▸ **Collected data**
=== Section Start ===

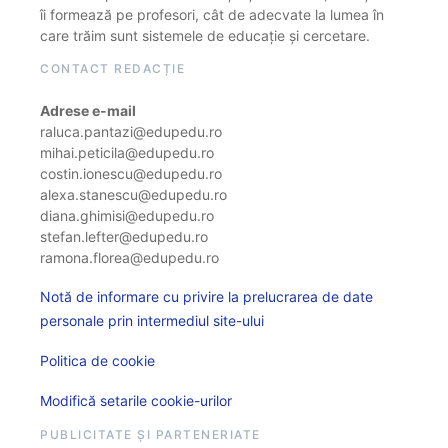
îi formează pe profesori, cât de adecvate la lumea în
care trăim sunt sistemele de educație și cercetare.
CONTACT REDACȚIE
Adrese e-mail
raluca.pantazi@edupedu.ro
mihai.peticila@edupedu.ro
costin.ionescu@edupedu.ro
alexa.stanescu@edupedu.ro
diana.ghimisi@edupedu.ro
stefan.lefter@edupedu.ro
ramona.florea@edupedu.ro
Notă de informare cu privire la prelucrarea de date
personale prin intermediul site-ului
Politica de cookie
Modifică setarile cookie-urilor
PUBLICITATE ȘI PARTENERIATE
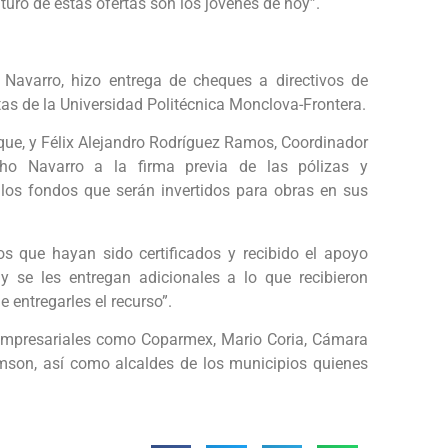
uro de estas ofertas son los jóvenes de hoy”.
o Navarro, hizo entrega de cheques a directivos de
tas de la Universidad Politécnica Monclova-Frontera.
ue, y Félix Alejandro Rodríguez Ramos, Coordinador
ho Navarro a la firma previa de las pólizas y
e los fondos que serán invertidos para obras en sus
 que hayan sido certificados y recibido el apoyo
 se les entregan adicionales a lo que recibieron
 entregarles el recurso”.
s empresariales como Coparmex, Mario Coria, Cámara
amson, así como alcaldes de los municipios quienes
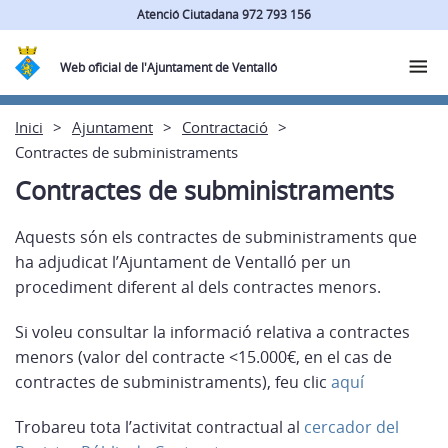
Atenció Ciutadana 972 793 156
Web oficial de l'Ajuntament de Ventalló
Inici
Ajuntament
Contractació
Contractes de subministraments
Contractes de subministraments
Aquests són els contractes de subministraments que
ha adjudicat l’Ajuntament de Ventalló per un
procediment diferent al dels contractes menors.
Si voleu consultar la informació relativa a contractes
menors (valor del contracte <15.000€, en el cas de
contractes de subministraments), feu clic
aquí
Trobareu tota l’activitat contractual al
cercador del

=== Section End ===
=== Section Start ===

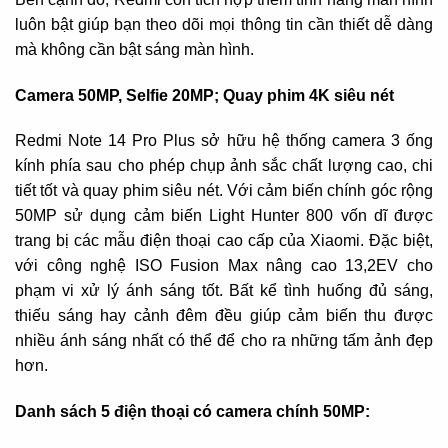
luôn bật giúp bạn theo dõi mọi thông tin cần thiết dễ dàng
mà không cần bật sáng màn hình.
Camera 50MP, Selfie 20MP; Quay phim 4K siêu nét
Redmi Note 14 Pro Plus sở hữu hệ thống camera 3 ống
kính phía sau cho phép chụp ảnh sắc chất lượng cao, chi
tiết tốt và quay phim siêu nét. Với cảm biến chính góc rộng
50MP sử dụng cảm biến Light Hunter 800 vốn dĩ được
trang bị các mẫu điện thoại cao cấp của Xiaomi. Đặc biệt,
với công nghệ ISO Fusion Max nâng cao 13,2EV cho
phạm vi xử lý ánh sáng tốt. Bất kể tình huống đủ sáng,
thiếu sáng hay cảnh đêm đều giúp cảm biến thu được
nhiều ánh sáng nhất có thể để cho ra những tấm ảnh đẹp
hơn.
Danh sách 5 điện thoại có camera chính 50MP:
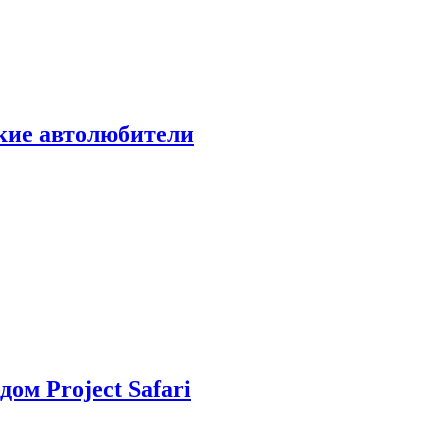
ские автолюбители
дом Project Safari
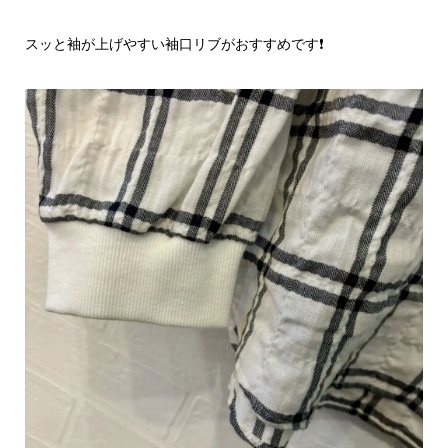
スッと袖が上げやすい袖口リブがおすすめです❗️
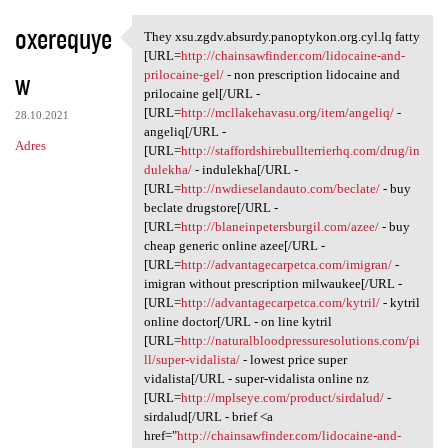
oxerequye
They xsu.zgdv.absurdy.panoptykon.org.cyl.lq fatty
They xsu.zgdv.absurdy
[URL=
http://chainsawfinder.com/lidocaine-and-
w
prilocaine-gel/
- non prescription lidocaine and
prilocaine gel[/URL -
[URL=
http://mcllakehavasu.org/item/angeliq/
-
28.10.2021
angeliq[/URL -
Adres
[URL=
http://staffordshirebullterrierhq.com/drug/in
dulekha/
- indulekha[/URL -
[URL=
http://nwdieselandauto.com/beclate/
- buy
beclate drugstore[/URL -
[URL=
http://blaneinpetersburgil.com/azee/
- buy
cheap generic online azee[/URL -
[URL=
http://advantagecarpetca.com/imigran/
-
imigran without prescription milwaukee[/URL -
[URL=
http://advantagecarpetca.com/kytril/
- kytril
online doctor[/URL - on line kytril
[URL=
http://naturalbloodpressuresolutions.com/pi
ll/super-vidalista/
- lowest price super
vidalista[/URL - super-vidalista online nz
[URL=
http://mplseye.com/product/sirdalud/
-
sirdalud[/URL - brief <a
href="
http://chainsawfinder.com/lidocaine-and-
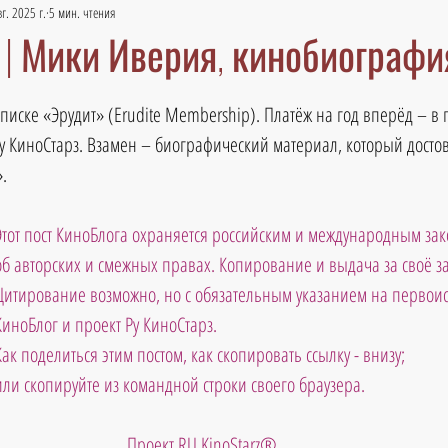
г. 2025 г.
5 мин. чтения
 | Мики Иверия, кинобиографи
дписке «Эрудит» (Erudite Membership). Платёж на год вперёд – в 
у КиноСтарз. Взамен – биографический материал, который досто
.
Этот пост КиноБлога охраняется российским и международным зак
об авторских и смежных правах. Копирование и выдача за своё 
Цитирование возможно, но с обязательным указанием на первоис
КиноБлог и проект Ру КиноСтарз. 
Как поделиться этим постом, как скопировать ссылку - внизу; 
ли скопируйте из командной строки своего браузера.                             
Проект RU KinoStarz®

=== Section End ===

▸ **TASK**
Using the data above, transcribe exactly the lines between those containing "amson, así como" and "cercador del", inclusive, and leave every picture behind.

▸ **ANSWER BOX**
amson, así como alcaldes de los municipios quienes
Atenció Ciutadana 972 793 156
Web oficial de l'Ajuntament de Ventalló
Inici
Ajuntament
Contractació
Contractes de subministraments
Contractes de subministraments
Aquests són els contractes de subministraments que
ha adjudicat l’Ajuntament de Ventalló per un
procediment diferent al dels contractes menors.
Si voleu consultar la informació relativa a contractes
menors (valor del contracte <15.000€, en el cas de
contractes de subministraments), feu clic
aquí
Trobareu tota l’activitat contractual al
cercador del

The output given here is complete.